> **What is expected**
Show every line in the material below in which the string "Poder" appears.
***
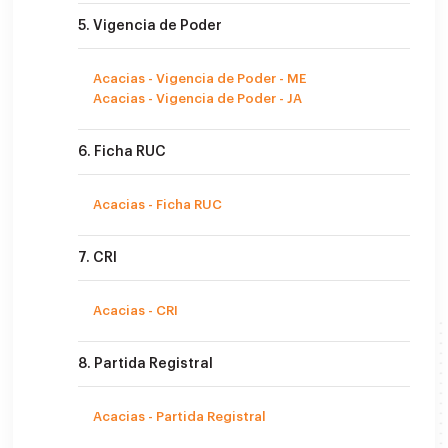
5. Vigencia de Poder
Acacias - Vigencia de Poder - ME
Acacias - Vigencia de Poder - JA
6. Ficha RUC
Acacias - Ficha RUC
7. CRI
Acacias - CRI
8. Partida Registral
Acacias - Partida Registral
***
> **Output of the exercise**
5. Vigencia de Poder
Acacias - Vigencia de Poder - ME
Acacias - Vigencia de Poder - JA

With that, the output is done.